Scouting Profile: Jayden Daniels, QB, LSU
Is the best yet to come for the 2023 Heisman Trophy winner? Or is it already behind him?
Height: 6'3.5"
Weight: 210lbs
Class: Senior
NFL Comparison: Jalen Hurts in Robert Griffin III’s body.
Jayden Daniels is the latest quarterback prospect who went from "a middle of Day 3 pick" a year ago to "a bona fide top 3 pick" one year later, thanks to a 2023 season in which he completed 72.2% of his passes, threw 40 touchdown passes (against just four interceptions), logged 1,134 yards rushing, and had another 10 touchdowns rushing. Over the past two seasons at LSU, Daniels accumulated a whopping 57 touchdown passes and only 7 interceptions. If you do the math, he took a huge leap forward between 2022 and 2023, thanks to operating the same offense for the second year in a row. It was obvious how much more comfortable and knowledge able he was in operating it.

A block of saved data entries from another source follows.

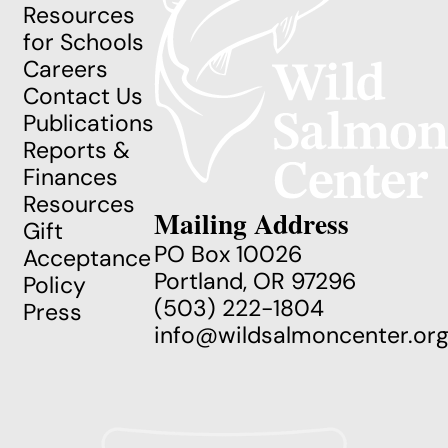
Resources
for Schools
Careers
Contact Us
Publications
Reports &
Finances
Resources
Mailing Address
Gift
PO Box 10026
Acceptance
Portland, OR 97296
Policy
(503) 222-1804
Press
info@wildsalmoncenter.or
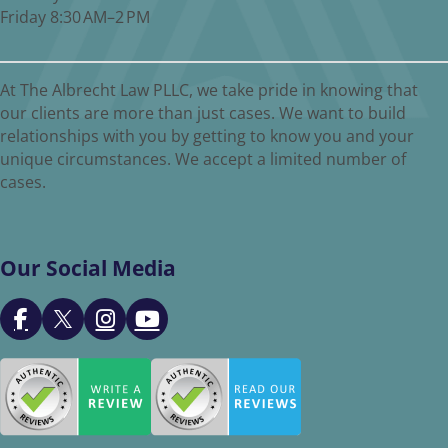
Friday 8:30 AM–2 PM
At The Albrecht Law PLLC, we take pride in knowing that
our clients are more than just cases. We want to build
relationships with you by getting to know you and your
unique circumstances. We accept a limited number of
cases.
Our Social Media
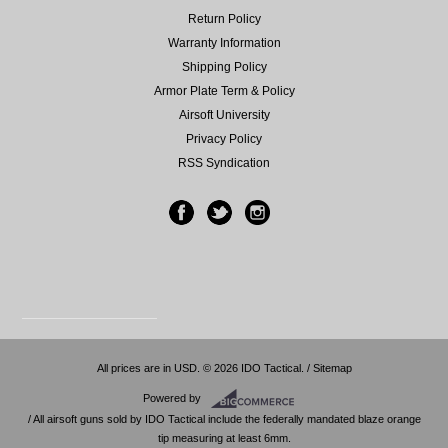
Return Policy
Warranty Information
Shipping Policy
Armor Plate Term & Policy
Airsoft University
Privacy Policy
RSS Syndication
All prices are in
USD
.
© 2026 IDO Tactical. /
Sitemap
Powered by
/ All airsoft guns sold by IDO Tactical include the federally mandated blaze orange
tip measuring at least 6mm.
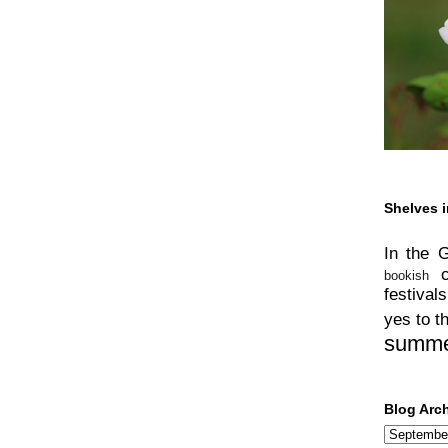
Shelves i
In the 
bookish
festivals
yes to t
summ
Blog Arc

A hugely underrated factor going in Daniels' favor is the fact that he's thrown over 1,400 attempts in college. That volume of repetitions, and associated experience matters -- a lot. A lot of the quarterback busts in recent years have thrown less than 1,000 passing attempts throughout their collegiate career (sometimes a lot less). Daniels had already surpassed a thousand attempts before even starting his dazzling final season. In fact, while they're certainly not gospel, Daniels does meet Bill Parcells "rules" for an ideal/successful quarterback prospect
Many NFL scouts and personnel executives gush over Daniels' combination of elite traits, overall throwing ability, decision-making, and ability to buy time with his legs. He has clean and sound footwork, throwing from a good stance with little wasted movement. He maintains a clean throwing base when cycling through his reads. He has a quick release, with a ball that comes out in a hurry with plenty of velocity. He has enough arm strength to drive the ball outside the numbers from the opposite hash. He has the patience to sit in the pocket and work through reads before opting to tuck the ball and run. While there did appear to be a fair share of simplistic progressions in LSU's offense, he was savvy enough to know when to hold onto the ball and make a play versus forcing the pass based on the play call. He will take the check down or safer through instead of forcing the hero ball.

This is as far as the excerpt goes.